Culture/Redaction: This verse is also most likely a synopsis of Mormon’s source material, and it provides significant information about his editorial procedures. First, the coronation and reign of a new king would have been the most important political event of the period, no doubt reflected as such in the source document. Mormon does not omit it, but he almost certainly assigns it diminished importance. With due caution, we can work forward from Benjamin’s address and backward from Mormon’s summary to conjecture about Nephite/Zarahemlaite society at this point.
From Benjamin’s sermon, we know that he labored with his own hands to be sure that his people would not be oppressed. He was also very concerned about the social stratification created by wealth and instituted the new covenant, at least in part, to eliminate strife resulting from such stratification. No doubt, the historians who recorded events in after Benjamin’s sermon and during Mosiah’s early reign were keenly conscious of the social dimensions of the covenant. Thus, it seemed to have been important for them to record that the people, including Mosiah, tilled the soil. Since this society was an agricultural one, the information seems completely unremarkable. The Book of Mormon seldom mentions farming, harvests, or weather unless there was some kind of famine-causing disaster or to differentiate the Nephites from the “uncivilized” culture of the Lamanites (Enos 1:20-21). Why, then, would the original historians have recorded these events at all, and why, in particular, would they have impressed Mormon enough to include them?

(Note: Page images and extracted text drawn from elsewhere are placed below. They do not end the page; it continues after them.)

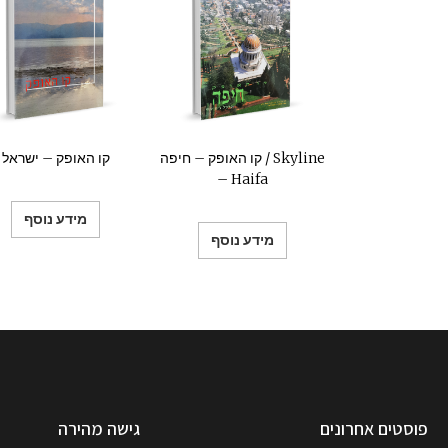
קו האופק – חיפה / Skyline
קו האופק – ישראל
– Haifa
מידע נוסף
מידע נוסף
פוסטים אחרונים
גישה מהירה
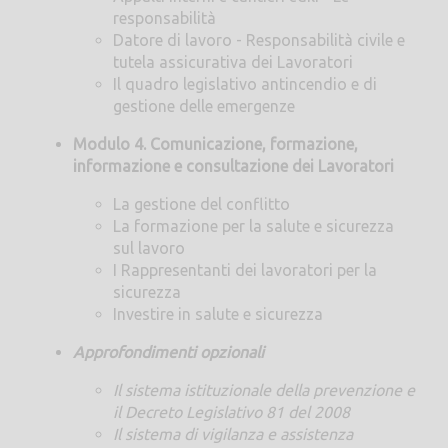
responsabilità
Datore di lavoro - Responsabilità civile e
tutela assicurativa dei Lavoratori
Il quadro legislativo antincendio e di
gestione delle emergenze
Modulo 4. Comunicazione, formazione,
informazione e consultazione dei Lavoratori
La gestione del conflitto
La formazione per la salute e sicurezza
sul lavoro
I Rappresentanti dei lavoratori per la
sicurezza
Investire in salute e sicurezza
Approfondimenti opzionali
Il sistema istituzionale della prevenzione e
il Decreto Legislativo 81 del 2008
Il sistema di vigilanza e assistenza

It seems reasonable to me that the original writers were spelling out the social consequences of the social covenant. It is unlikely that every merchant or trader took up farming as an exclusive occupation; rather, farming symbolizes the social leveling that occurred when even the king would till the ground. Thus, while the three years of peace may have spelled, to the war-weary Mormon, a lack of armed conflict with their neighbors, the mention of tilling seems to describe a social reorganization that eliminated class stratification. If there is no social distance between the king and the peasant, then there is no distinction throughout the society. Thus, the political peace from armed conflict against the Lamanites is matched by internal peace as the people accept and implement the spiritual and social covenant.
Text: This verse closes a chapter in the 1830 edition, but the chapter break fits in a different organizational category than those Mormon created for Benjamin’s address. In this case, he is clearly beginning a new story: the expedition undertaken to find those who had returned to the land of Nephi years earlier.
This break may signal Mormon’s awareness that one major story has ended and another has begun, rather than the organization of his source. That material seems to have been organized year by year, rather than event by event, a known feature of at least later Mesoamerican documents. Many of the extant codices use year markers to separate scenes and actions. Perhaps the most interesting example is the “Anales de Cuauhtitlan” (Annals of Cuauhtitlan), translated into Spanish from a circa 1570 Nahuatl document. It is organized, as its name suggests, by the passage of time, covering hundreds of years. Typically, it announces a year, then summarizes events that occurred in that year. Several years are listed without any events. It would appear that the author of the “Annals of Cuauhtitlan” is copying the overall structure from a pre-Columbian document, else there would be no reason for the empty years. It suggests that structuring by years was a native literary tradition.
Such annual structure is less clear in the Book of Mormon, but the similarities are suggestive and become particularly marked during the reign of the judges. Apparently Mormon felt free to change the organizational structure of his source to meet his own literary needs.